Scripts

The scripts are divided into five sets:

  1. Common variables and functions

  2. Data setup

  3. Main analyses

  4. Simulation validation

  5. Plotting

Script names have a three-digit prefix indicating their set (first digit) and running order.

Within each set, the x00 and x01 script contain common objects and functions respectively. This helps keep the code separate and clean.

1xx scripts: common

Common functions and a re-write of several gamlss functions (that had issues within our pipeline).

  • 100.common-variables.r

  • 101.common-functions.r
    • Create.Folders(): Create folder structure for a specific subset

    • Check.Attributes(): Utility function for subsets of data

  • 102.gamlss-recode.r
    • bfpNA(): Custom version of bfp() that can handle `NA`s

    • GGalt(): Custom version of GG() (GAMLSS family) with robust GGalt$mean() and GGalt$variance()

These scripts are sourced in later scripts, they define common variables/objects and functions.

Importantly, they also include a re-write of several gamlss functions to address numerical instability (these may not be necessary in a novel replication, however they are required for using our output fitted objects).

2xx scripts: data setup

Import and clean the data ready for the gamlss fitting.

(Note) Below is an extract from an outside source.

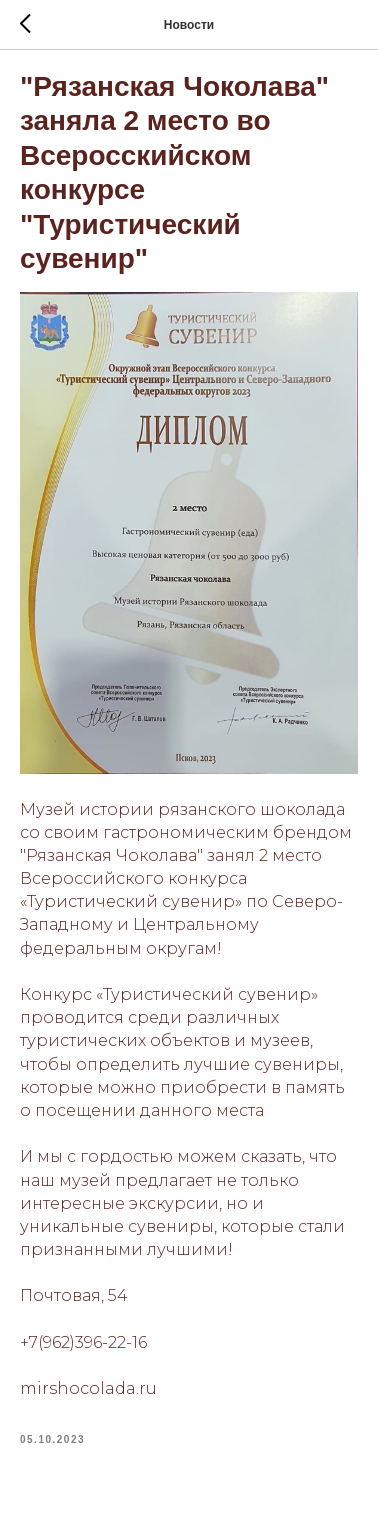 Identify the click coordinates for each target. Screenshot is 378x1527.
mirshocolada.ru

Also, generate simulated dataset (called omega) used for validation.

  • 200.variables.r

  • 201.functions.r
    • None

  • 211.data-setup.r
    • Custom script to load and clean the raw data, outputs are SUBSET.rds and model objects

  • 220.simulation-omega-setup.r
    • Custom script to create simulated data, outputs are SUBSET.rds and model objects

Each data script is a custom

3xx scripts:

These scripts perform the substantial calculations and model fitting.

  • 300.variables.r

  • 301.functions.r
    • Fit.Function(): Calls Extract.Wrapper()
      • gamlssWrapper(): Simple wrapper around gamlss() to ensure consistent calls

      • Extract.Summary(): Generate consistent summary of subset/dataset

      • Extract.Param(): Create custom ParamObj (new class of object) from gamlss() output

      • Extract.Wrapper(): Combined call of gamlssWrapper(), Extract.Summary() and Extract.Param()

      • Save.Extracted(): Save gamlss() output objects, called from within Fit.Function()

    • Make.bfpNA.model.from.extract(): Convert fp() into bfpNA(), i.e. define fractional polynomial explicitly

    • Find.Models.To.Fit(): Find candidate models under MODEL folder

    • Make.Longitudinal(): For longitudinal follow-up, generate subject-specific summary measures, e.g. IQR

    • Boot.Function(): Generate a bootstrap replicate dataset and call Extract.Wrapper()

    • ValidateCleanInput(): Check dataset conforms to ParamObj

    • Apply.Param(): Use ParamObj to generate predictions for a dataset (calls ValidateCleanInput())

    • Apply.FitAndBoot(): Calls Apply.Param() on all bootstrap replicate ParamObj

    • Load.Subset.Wrapper(): Load multiple elements into HOLDER object

    • Calc.Expanded(): Wrapper calling Ranef.MLE.Func() and Add.New.Ranefs()
      • Find.Fitted.Levels(): Compare ParamObj with dataset to find studies with fitted random-effects

      • Find.Missing.Levels(): Compare ParamObj with dataset to find studies with missing/unknown random-effects

      • Ranef.MLE.Func(): Estimate random-effects using maximum likelihood (using dXX from GAMLSS family)

      • Add.New.Ranefs(): Expand a ParamObj with new study random-effects

  • 310.fitting.r
    • Uses Fit.Function()

  • 320.best-fit.r
    • Extracts BIC values from fitted models and selects the best (makes a copy or symlink as MODEL.rds)

  • 330.bootstrapping.r
    • Uses Boot.Function()

  • 340.bootstrap-merge.r
    • Merges separate bootstrap outputs into BOOT.EXTRACT.rds

  • 350.calc-derived.r
    • Uses Apply.Param() and Apply.FitandBoot() to create all derived curves and outputs (for lifespan and study-specific curves) saved as DERIVED.rds

  • 350.calc-novel.r
    • Uses Calc.Expanded() to estimate random-effects for novel data saved as FIT.EXPANDED.rds (for fit and bootstrap replicates)

Main scripts, these fit the gamlss model(s), select the best (via BIC), perform bootstrapping, and calculate all necessary derived values.

5xx scripts: plotting

Some example plotting scripts using GNU R’s base graphics. The article uses “nicer” plots generated using ggplot2 (not included in this repository).

  • 500.plotting-variables.r

  • 501.plotting-functions.r
    • None

  • 510.plotting.r
    • Example plots using DERIVED.rds object

Plotting functions, these only use the DERIVED.rds and the fitted objects from novel data (FIT.EXPANDED.rds).